El Capitán Don Antonio de Orduña Loyando, dueño del ingenio San Pedro Buenavista, en esta jurisdicción, se obligo a pagar a la Santa Iglesia Catedral de la cuidad de Puebla de los Angeles y a los señores administradores del Cofre de la masa general de ella, 466 pesos de oro común que montaron del diezmo de los azúcares y mieles; los 67 pesos y 7 granos que restan del año de 1661; y los 243 pesos 7 tomines y 6 granos, del año de 1662; y los 9 pesos y 6 tomines de costas; y los 145 pesos 1 tomín y 8 granos, valor de 110 panes de azúcar que recibió del Lic. Don Juan de Bañuelos Cabeza de Vaca, de cuenta de Doña Josefa de Arellano y de Irala que paga el ingenio la Santisima Trinidad, que a 11 libras cada pan y la arroba de azúcar a tres pesos, como está corriente y al respecto las mieles, hacen dichos pesos,
Doña Marta de Vargas, soltera, vecina de Jalapa, vende a Diego de Vera, vecino de la hacienda de Buenavista, en la jurisdicción de La Antigua Veracruz, una esclava negra nombrada María, criolla de la nueva Veracruz, de 21 años de edad, que hubo y compró de Juan de la Gala Moreno, vecino de Jalapa, aunque la escritura dada fue a favor de Don Carlos de Sámano y Quiñones, éste, por cláusula de su testamento declaró pertenecerle a la otorgante; libre de censo, hipoteca y otra enajenación, sin asegurarla de ninguna enfermedad, por el precio de 400 pesos de oro común.
Don José de Medina, residente en este pueblo, como albacea y tenedor de bienes del Lic. Don Luis de Medina, presbítero, recibió de don Antonio de Orduña Loyando, dueño del ingenio nombrado San Pedro Buena Vista, 694 pesos de oro común que debía de resto de mayor cuantía a su hermano, del tiempo que administró como cura y capellán en el dicho ingenio.
Don Antonio de Orduña Loyando, dueño del ingenio nombrado San Pedro Buenavista, y el Capitán Luis de Olivares Recio, vecino de la nueva ciudad de Veracruz, su encomendero en la venta de azúcar, ajustaron cuentas de los envíos de azúcar, libranzas, préstamos, avíos y compra de negros el día 3 de abril próximo pasado del presente año, en las cuales, el Capitán Luis de Olivares alcanzó a Don Antonio de Orduña en 8 790 pesos de oro común, mismos que se obligó a pagar el segundo para de la fecha de esta carta en 1 año, con las costas de la cobranza.

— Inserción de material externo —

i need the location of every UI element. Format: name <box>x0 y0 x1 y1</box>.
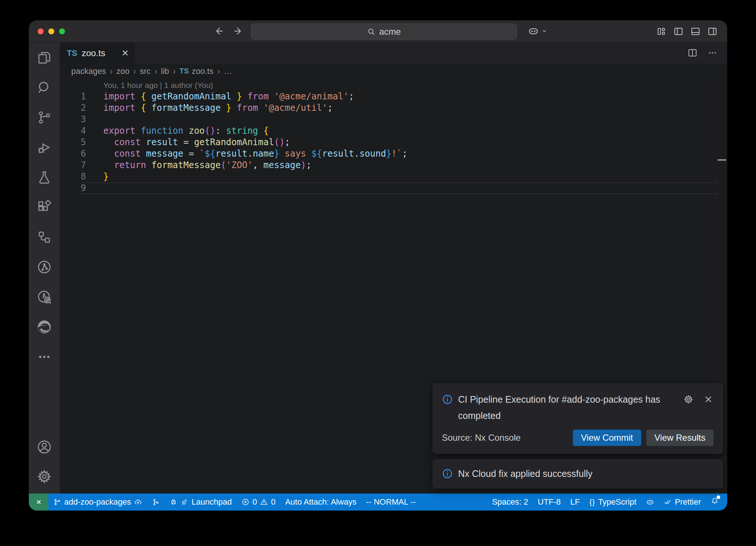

Don Antonio de Orduña Loyando, vecino de la ciudad de Los Ángeles, residente en su ingenio de azúcar nombrado San Pedro Buenavista, dio su poder cumplido a Lorenzo de Sepúlveda, vecino de la dicha ciudad, para que en su nombre y a su dita y crédito tome de la persona o personas que le quieran dar hasta en la cantidad de 500 pesos de oro común de a 8 reales en plata, oro, o en los géneros que \r\nhallare, y lo pueda obligar a la paga de los mismos.
El Capitán Don Diego de Orduña Loyando, vecino de la ciudad de Los Ángeles, residente en su ingenio nombrado San Pedro Buenvista, jurisdicción de Jalapa, dio su poder cumplido a Doña Ana de Guadalajara y Castillo, su esposa, y a Don Antonio de Orduña Loyando, su hijo, para que de mancomún se obliguen con cualesquier persona que les quieran dar a su dita y crédito hasta la cantidad de 10 000 pesos de oro común en reales, plata, oro o joyas , y le puedan obligar a la paga correspondiente.